The tragedies that erupt from this way of thinking are legion: magical thinking, unnecessary quarreling, culture war, erosion of the scientific research base, prejudice not only towards those who work in science but also towards those who are the beneficiaries of its advances. By concentrating on Progress, the average person sells her/himself to retrograde elements who, while promoting this animosity against the learned, do not hesitate to claim and use the findings of the same.

There is no reason or sincere emotion in this that I can see, no compassion for the suffering of others or sense of their dignity. What I see is a wet dump, a sucking pit into which all are drawn unless they have the smarts to move towards its rim.

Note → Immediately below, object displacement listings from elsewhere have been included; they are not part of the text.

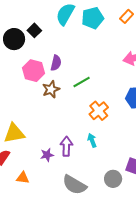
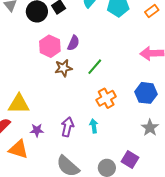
green line: (82, 82) -> (95, 67), turned -30
purple star: (47, 155) -> (37, 130), moved
orange triangle: (23, 178) -> (18, 149), size x1.5

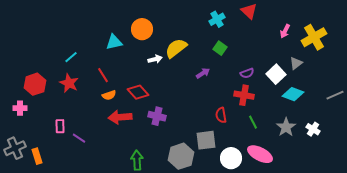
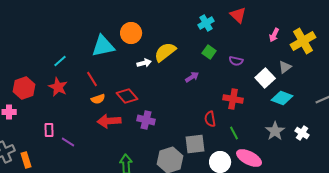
cyan triangle: (114, 42) -> (103, 46), size x1.4
purple semicircle: (247, 73) -> (236, 61), moved, turned 32
green line: (253, 122) -> (234, 133), moved

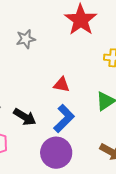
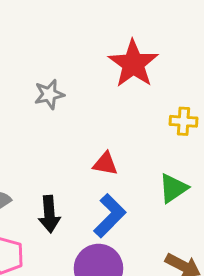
black arrow: (25, 117) -> (49, 214), turned 55

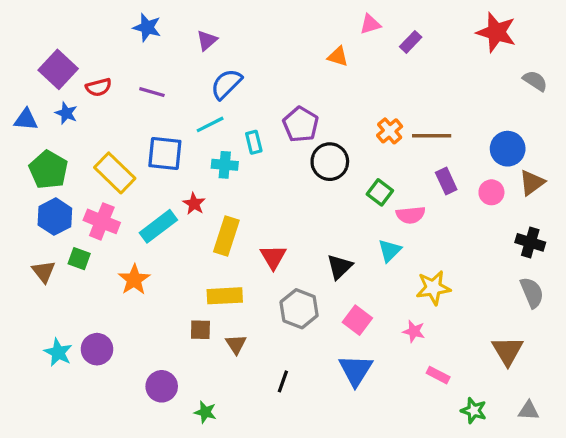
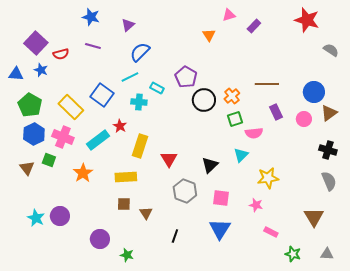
orange triangle: (338, 57) -> (209, 35), turned 40
purple line: (152, 92) -> (93, 46), moved
orange cross: (390, 131) -> (232, 96), moved
cyan rectangle: (254, 142) -> (157, 88), turned -48
blue square: (165, 154) -> (102, 95), turned 30
green square: (380, 192) -> (235, 119), turned 35
yellow rectangle: (225, 296) -> (126, 177), moved
pink square: (357, 320) -> (221, 198), turned -30

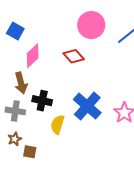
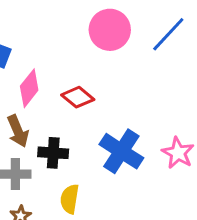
red diamond: (74, 56) -> (78, 97), moved
yellow semicircle: (57, 124) -> (70, 199), moved

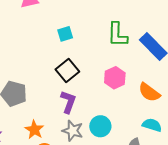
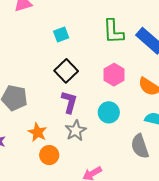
cyan circle: (100, 126) -> (109, 112), moved
gray star: (73, 131) -> (76, 131), turned 30

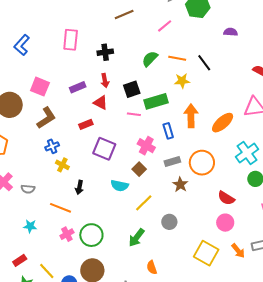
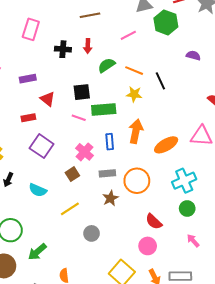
red arrow: (105, 81) -> (88, 46), moved
cyan semicircle: (120, 186) -> (38, 190), moved
green arrow: (137, 238) -> (37, 252), moved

[Popular newspaper reports have it that the problem comes out of “permissive” culture:

Peggy Newfield, founder and president of Personal Best, said the generation that came of age in the times-a-changin’ 1960s and 1970s are now parents who don’t stress the importance of manners, such as opening a door for a female.

In rebuttal, I must add that the new generation of parents comes out of the eighties and nineties. Blaming it on the Sixties and the Seventies is getting old, but I do not doubt that Retrogrades will be citing it as a fact until I am in my nineties.]